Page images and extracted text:
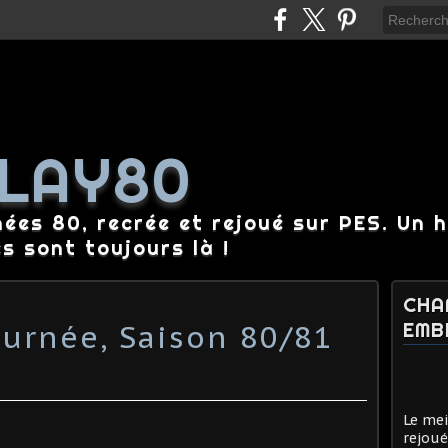
LAY80
nées 80, recrée et rejoué sur PES. Un 
es sont toujours là !
CHA
urnée, Saison 80/81
EMB
Le mei
rejoué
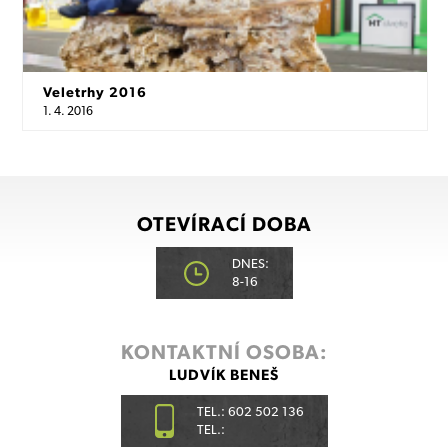
Veletrhy 2016
1. 4. 2016
OTEVÍRACÍ DOBA
DNES:
8-16
KONTAKTNÍ OSOBA:
LUDVÍK BENEŠ
TEL.: 602 502 136
TEL.:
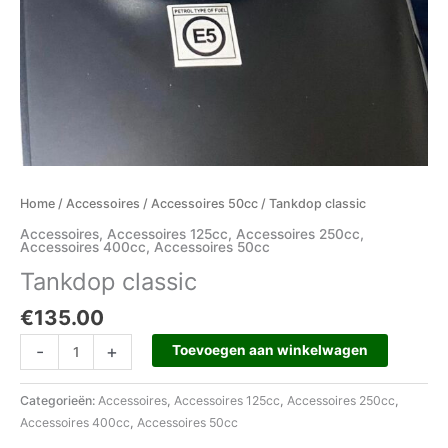
Home
/
Accessoires
/
Accessoires 50cc
/ Tankdop classic
Accessoires
,
Accessoires 125cc
,
Accessoires 250cc
,
Accessoires 400cc
,
Accessoires 50cc
Tankdop classic
€
135.00
-
+
Toevoegen aan winkelwagen
Categorieën:
Accessoires
,
Accessoires 125cc
,
Accessoires 250cc
,
Accessoires 400cc
,
Accessoires 50cc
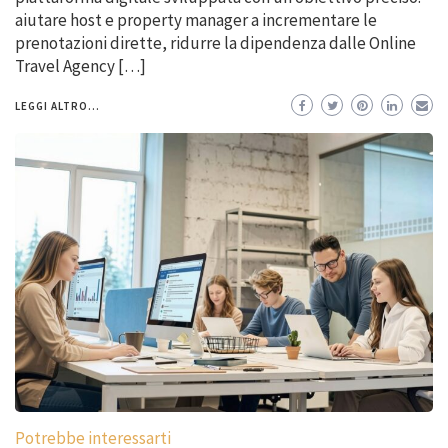
aiutare host e property manager a incrementare le
prenotazioni dirette, ridurre la dipendenza dalle Online
Travel Agency […]
LEGGI ALTRO...
Potrebbe interessarti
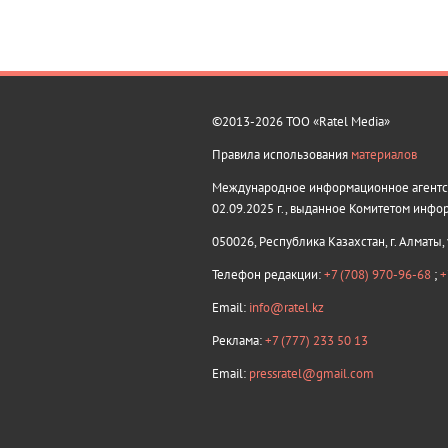
©2013-2026 ТОО «Ratel Media»
Правила использования
материалов
Международное информационное агентств
02.09.2025 г., выданное Комитетом инфо
050026, Республика Казахстан, г. Алматы,
Телефон редакции:
+7 (708) 970-96-68
;
+
Email:
info@ratel.kz
Реклама:
+7 (777) 233 50 13
Email:
pressratel@gmail.com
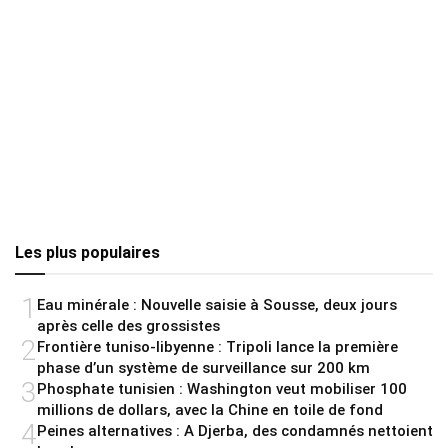
Les plus populaires
1
Eau minérale : Nouvelle saisie à Sousse, deux jours
après celle des grossistes
2
Frontière tuniso-libyenne : Tripoli lance la première
phase d’un système de surveillance sur 200 km
3
Phosphate tunisien : Washington veut mobiliser 100
millions de dollars, avec la Chine en toile de fond
4
Peines alternatives : A Djerba, des condamnés nettoient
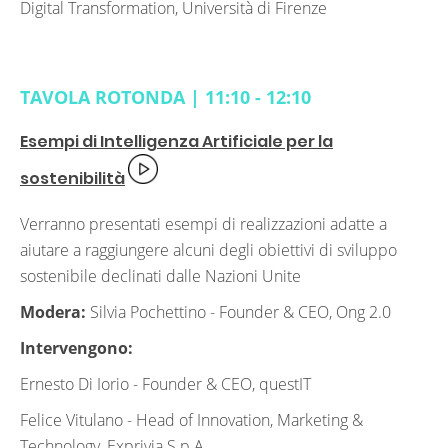
Digital Transformation, Università di Firenze
TAVOLA ROTONDA | 11:10 - 12:10
Esempi di Intelligenza Artificiale per la
sostenibilità
Verranno presentati esempi di realizzazioni adatte a
aiutare a raggiungere alcuni degli obiettivi di sviluppo
sostenibile declinati dalle Nazioni Unite
Modera:
Silvia Pochettino -
Founder & CEO, Ong 2.0
Intervengono:
Ernesto Di Iorio -
Founder & CEO, questIT
Felice Vitulano -
Head of Innovation, Marketing &
Technology, Exprivia S.p.A.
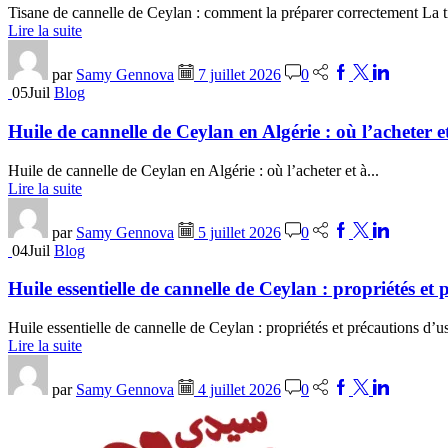
Tisane de cannelle de Ceylan : comment la préparer correctement La ti
Lire la suite
par
Samy Gennova
7 juillet 2026
0
05
Juil
Blog
Huile de cannelle de Ceylan en Algérie : où l’acheter e
Huile de cannelle de Ceylan en Algérie : où l’acheter et à...
Lire la suite
par
Samy Gennova
5 juillet 2026
0
04
Juil
Blog
Huile essentielle de cannelle de Ceylan : propriétés et
Huile essentielle de cannelle de Ceylan : propriétés et précautions d’us
Lire la suite
par
Samy Gennova
4 juillet 2026
0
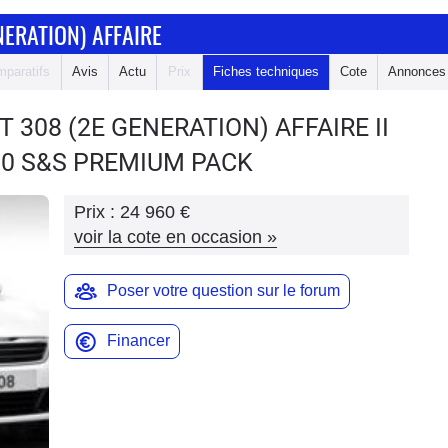
NERATION) AFFAIRE
paratifs
Avis
Actu
Prix
Fiches techniques
Cote
Annonces
 308 (2E GENERATION) AFFAIRE
II
100 S&S PREMIUM PACK
Prix :
24 960 €
voir la cote en occasion
»
Poser votre question sur le forum
Financer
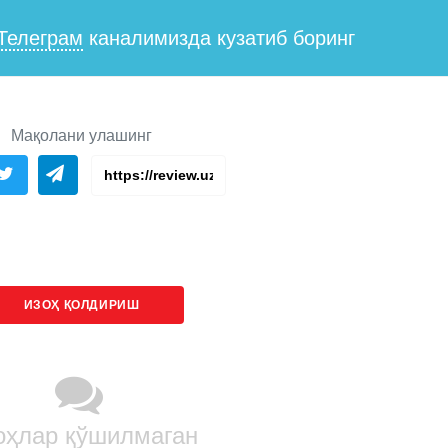
Телеграм
каналимизда кузатиб боринг
Мақолани улашинг
ИЗОҲ ҚОЛДИРИШ
оҳлар қўшилмаган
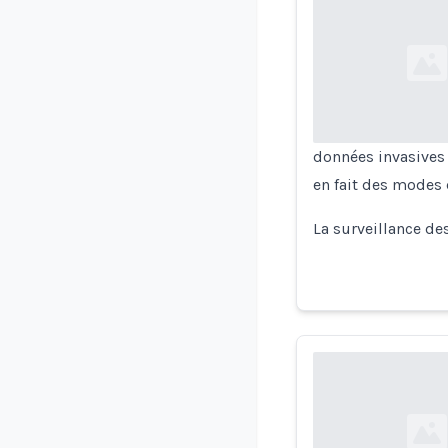
Loading...
données invasives
en fait des modes
La surveillance de
Loading...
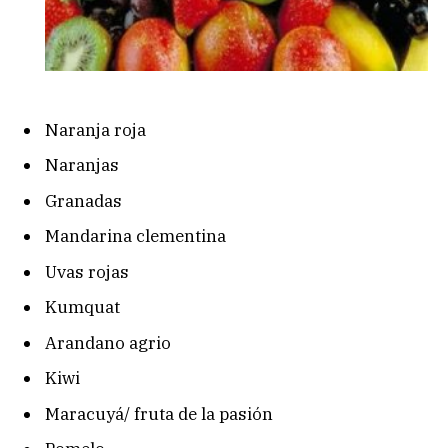
Naranja roja
Naranjas
Granadas
Mandarina clementina
Uvas rojas
Kumquat
Arandano agrio
Kiwi
Maracuyá/ fruta de la pasión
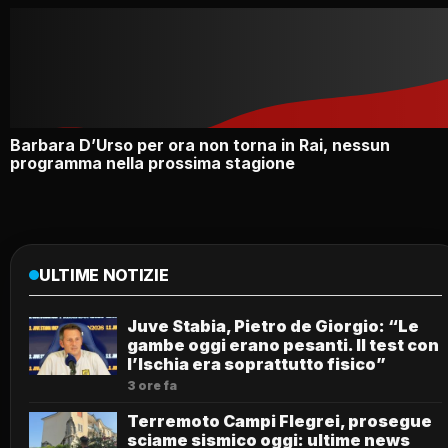
Barbara D’Urso per ora non torna in Rai, nessun
programma nella prossima stagione
ULTIME NOTIZIE
Juve Stabia, Pietro de Giorgio: “Le
gambe oggi erano pesanti. Il test con
l’Ischia era soprattutto fisico”
3 ore fa
Terremoto Campi Flegrei, prosegue
sciame sismico oggi: ultime news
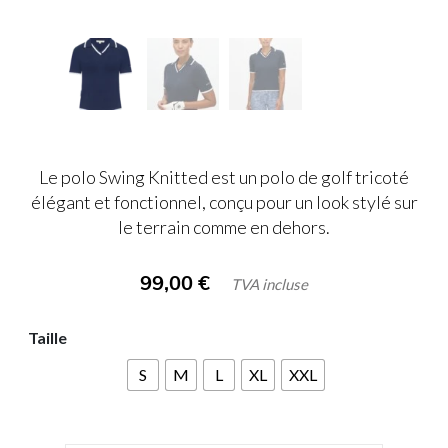
Le polo Swing Knitted est un polo de golf tricoté
élégant et fonctionnel, conçu pour un look stylé sur
le terrain comme en dehors.
99,00
€
TVA incluse
Taille
S
M
L
XL
XXL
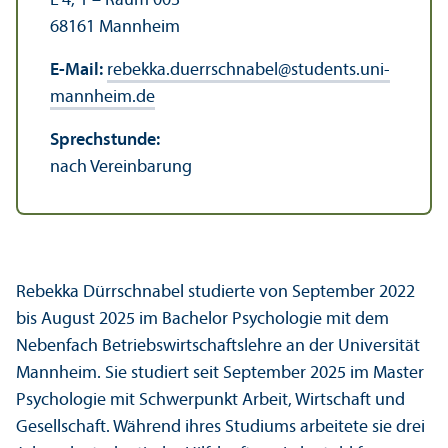
L 4, 1 – Raum 003
68161 Mannheim
E-Mail:
rebekka.duerrschnabel
@
students.uni-
mannheim.de
Sprechstunde:
nach Vereinbarung
Rebekka Dürrschnabel studierte von September 2022
bis August 2025 im Bachelor Psychologie mit dem
Nebenfach Betriebs­wirtschafts­lehre an der Universität
Mannheim. Sie studiert seit September 2025 im Master
Psychologie mit Schwerpunkt Arbeit, Wirtschaft und
Gesellschaft. Während ihres Studiums arbeitete sie drei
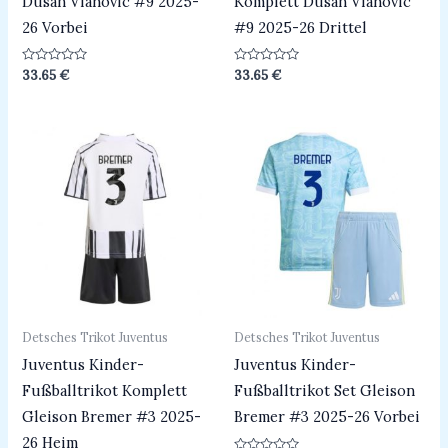
Dusan Vlahovic #9 2025-
Komplett Dusan Vlahovic
26 Vorbei
#9 2025-26 Drittel
Bewertet
Bewertet
33.65
€
33.65
€
mit
mit
0
0
von
von
5
5
Detsches Trikot Juventus
Detsches Trikot Juventus
Juventus Kinder-
Juventus Kinder-
Fußballtrikot Komplett
Fußballtrikot Set Gleison
Gleison Bremer #3 2025-
Bremer #3 2025-26 Vorbei
26 Heim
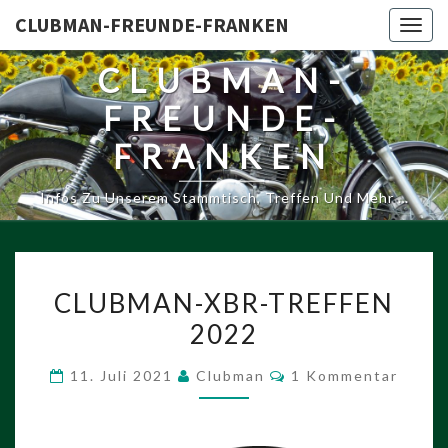
CLUBMAN-FREUNDE-FRANKEN
Togg
navig
CLUBMAN-
FREUNDE-
FRANKEN
Infos Zu Unserem Stammtisch, Treffen Und Mehr …
CLUBMAN-
CLUBMAN-XBR-TREFFEN
XBR-
2022
TREFFEN
2022
Kommentare
11. Juli 2021
Clubman
1 Kommentar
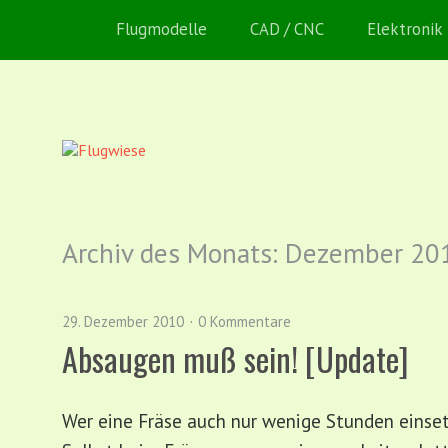
Flugmodelle
CAD / CNC
Elektronik
Archiv des Monats:
Dezember 20
29. Dezember 2010
0 Kommentare
Absaugen muß sein! [Update]
Wer eine Fräse auch nur wenige Stunden einset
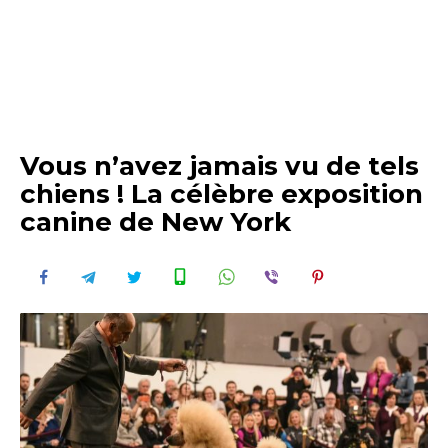
Vous n’avez jamais vu de tels
chiens ! La célèbre exposition
canine de New York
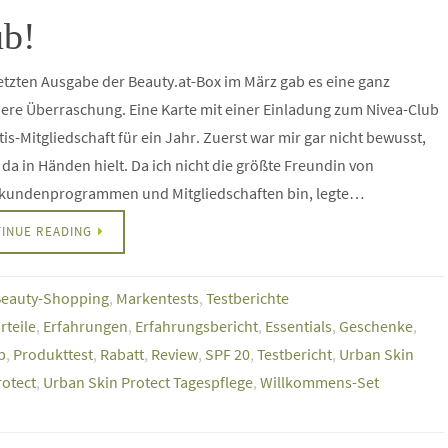
ub!
letzten Ausgabe der Beauty.at-Box im März gab es eine ganz
re Überraschung. Eine Karte mit einer Einladung zum Nivea-Club
tis-Mitgliedschaft für ein Jahr. Zuerst war mir gar nicht bewusst,
 da in Händen hielt. Da ich nicht die größte Freundin von
undenprogrammen und Mitgliedschaften bin, legte…
INUE READING
eauty-Shopping
,
Markentests
,
Testberichte
rteile
,
Erfahrungen
,
Erfahrungsbericht
,
Essentials
,
Geschenke
,
b
,
Produkttest
,
Rabatt
,
Review
,
SPF 20
,
Testbericht
,
Urban Skin
rotect
,
Urban Skin Protect Tagespflege
,
Willkommens-Set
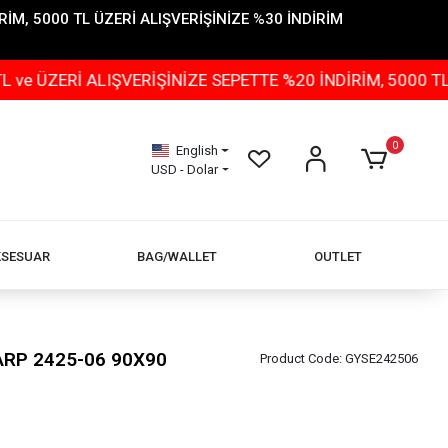
İM, 5000 TL ÜZERİ ALIŞVERİŞİNİZE %30 İNDİRİM
İ ALIŞVERİŞİNİZE SEPETTE %20 İNDİRİM, 5000 TL ÜZERİ
0
English
USD - Dolar
KSESUAR
BAG/WALLET
OUTLET
ŞARP 2425-06 90X90
Product Code:
GYSE242506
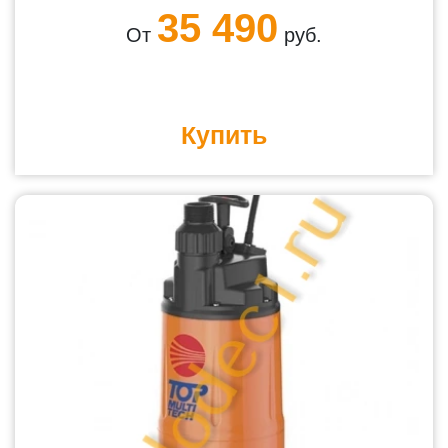
35 490
От
руб.
Купить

__What is required__: The pictures should be dropped, and every line above should be set down again exactly.

__Output__:
LAY80
nées 80, recrée et rejoué sur PES. Un 
es sont toujours là !
CHA
urnée, Saison 80/81
EMB
Le mei
rejoué
Veletrhy 2016
1. 4. 2016
OTEVÍRACÍ DOBA
DNES:
8-16
KONTAKTNÍ OSOBA:
LUDVÍK BENEŠ
TEL.: 602 502 136
TEL.:
Home
/
Accessoires
/
Accessoires 50cc
/ Tankdop classic
Accessoires
,
Accessoires 125cc
,
Accessoires 250cc
,
Accessoires 400cc
,
Accessoires 50cc
Tankdop classic
€
135.00
-
+
Toevoegen aan winkelwagen
Categorieën:
Accessoires
,
Accessoires 125cc
,
Accessoires 250cc
,
Accessoires 400cc
,
Accessoires 50cc
aiutare host e property manager a incrementare le
prenotazioni dirette, ridurre la dipendenza dalle Online
Travel Agency […]
LEGGI ALTRO...
Potrebbe interessarti
©2013-2026 ТОО «Ratel Media»
Правила использования
материалов
Международное информационное агентств
02.09.2025 г., выданное Комитетом инфо
050026, Республика Казахстан, г. Алматы,
Телефон редакции:
+7 (708) 970-96-68
;
+
Email:
info@ratel.kz
Реклама:
+7 (777) 233 50 13
Email:
pressratel@gmail.com
Les plus populaires
1
Eau minérale : Nouvelle saisie à Sousse, deux jours
après celle des grossistes
2
Frontière tuniso-libyenne : Tripoli lance la première
phase d’un système de surveillance sur 200 km
3
Phosphate tunisien : Washington veut mobiliser 100
millions de dollars, avec la Chine en toile de fond
4
Peines alternatives : A Djerba, des condamnés nettoient
Digital Transformation, Università di Firenze
TAVOLA ROTONDA | 11:10 - 12:10
Esempi di Intelligenza Artificiale per la
sostenibilità
Verranno presentati esempi di realizzazioni adatte a
aiutare a raggiungere alcuni degli obiettivi di sviluppo
sostenibile declinati dalle Nazioni Unite
Modera:
Silvia Pochettino -
Founder & CEO, Ong 2.0
Intervengono:
Ernesto Di Iorio -
Founder & CEO, questIT
Felice Vitulano -
Head of Innovation, Marketing &
Technology, Exprivia S.p.A.
Tisane de cannelle de Ceylan : comment la préparer correctement La ti
Lire la suite
par
Samy Gennova
7 juillet 2026
0
05
Juil
Blog
Huile de cannelle de Ceylan en Algérie : où l’acheter e
Huile de cannelle de Ceylan en Algérie : où l’acheter et à...
Lire la suite
par
Samy Gennova
5 juillet 2026
0
04
Juil
Blog
Huile essentielle de cannelle de Ceylan : propriétés et
Huile essentielle de cannelle de Ceylan : propriétés et précautions d’us
Lire la suite
par
Samy Gennova
4 juillet 2026
0
NERATION) AFFAIRE
paratifs
Avis
Actu
Prix
Fiches techniques
Cote
Annonces
 308 (2E GENERATION) AFFAIRE
II
100 S&S PREMIUM PACK
Prix :
24 960 €
voir la cote en occasion
»
Poser votre question sur le forum
Financer
Телеграм
каналимизда кузатиб боринг
Мақолани улашинг
ИЗОҲ ҚОЛДИРИШ
оҳлар қўшилмаган
Loading...
données invasives
en fait des modes
La surveillance de
Loading...
Naranja roja
Naranjas
Granadas
Mandarina clementina
Uvas rojas
Kumquat
Arandano agrio
Kiwi
Maracuyá/ fruta de la pasión
Barbara D’Urso per ora non torna in Rai, nessun
programma nella prossima stagione
ULTIME NOTIZIE
Juve Stabia, Pietro de Giorgio: “Le
gambe oggi erano pesanti. Il test con
l’Ischia era soprattutto fisico”
3 ore fa
Terremoto Campi Flegrei, prosegue
sciame sismico oggi: ultime news
Le polo Swing Knitted est un polo de golf tricoté
élégant et fonctionnel, conçu pour un look stylé sur
le terrain comme en dehors.
99,00
€
TVA incluse
Taille
S
M
L
XL
XXL
L 4, 1 – Raum 003
68161 Mannheim
E-Mail:
rebekka.duerrschnabel
@
students.uni-
mannheim.de
Sprechstunde:
nach Vereinbarung
Rebekka Dürrschnabel studierte von September 2022
bis August 2025 im Bachelor Psychologie mit dem
Nebenfach Betriebs­wirtschafts­lehre an der Universität
Mannheim. Sie studiert seit September 2025 im Master
Psychologie mit Schwerpunkt Arbeit, Wirtschaft und
Gesellschaft. Während ihres Studiums arbeitete sie drei
Dusan Vlahovic #9 2025-
Komplett Dusan Vlahovic
26 Vorbei
#9 2025-26 Drittel
Bewertet
Bewertet
33.65
€
33.65
€
mit
mit
0
0
von
von
5
5
Detsches Trikot Juventus
Detsches Trikot Juventus
Juventus Kinder-
Juventus Kinder-
Fußballtrikot Komplett
Fußballtrikot Set Gleison
Gleison Bremer #3 2025-
Bremer #3 2025-26 Vorbei
26 Heim
CLUBMAN-FREUNDE-FRANKEN
Togg
navig
CLUBMAN-
FREUNDE-
FRANKEN
Infos Zu Unserem Stammtisch, Treffen Und Mehr …
CLUBMAN-
CLUBMAN-XBR-TREFFEN
XBR-
2022
TREFFEN
2022
Kommentare
11. Juli 2021
Clubman
1 Kommentar
Flugmodelle
CAD / CNC
Elektronik
Archiv des Monats:
Dezember 20
29. Dezember 2010
0 Kommentare
Absaugen muß sein! [Update]
Wer eine Fräse auch nur wenige Stunden einset
Vous n’avez jamais vu de tels
chiens ! La célèbre exposition
canine de New York
ub!
letzten Ausgabe der Beauty.at-Box im März gab es eine ganz
re Überraschung. Eine Karte mit einer Einladung zum Nivea-Club
tis-Mitgliedschaft für ein Jahr. Zuerst war mir gar nicht bewusst,
 da in Händen hielt. Da ich nicht die größte Freundin von
undenprogrammen und Mitgliedschaften bin, legte…
INUE READING
eauty-Shopping
,
Markentests
,
Testberichte
rteile
,
Erfahrungen
,
Erfahrungsbericht
,
Essentials
,
Geschenke
,
b
,
Produkttest
,
Rabatt
,
Review
,
SPF 20
,
Testbericht
,
Urban Skin
rotect
,
Urban Skin Protect Tagespflege
,
Willkommens-Set
İM, 5000 TL ÜZERİ ALIŞVERİŞİNİZE %30 İNDİRİM
İ ALIŞVERİŞİNİZE SEPETTE %20 İNDİRİM, 5000 TL ÜZERİ
0
English
USD - Dolar
KSESUAR
BAG/WALLET
OUTLET
ŞARP 2425-06 90X90
Product Code:
GYSE242506
35 490
От
руб.
Купить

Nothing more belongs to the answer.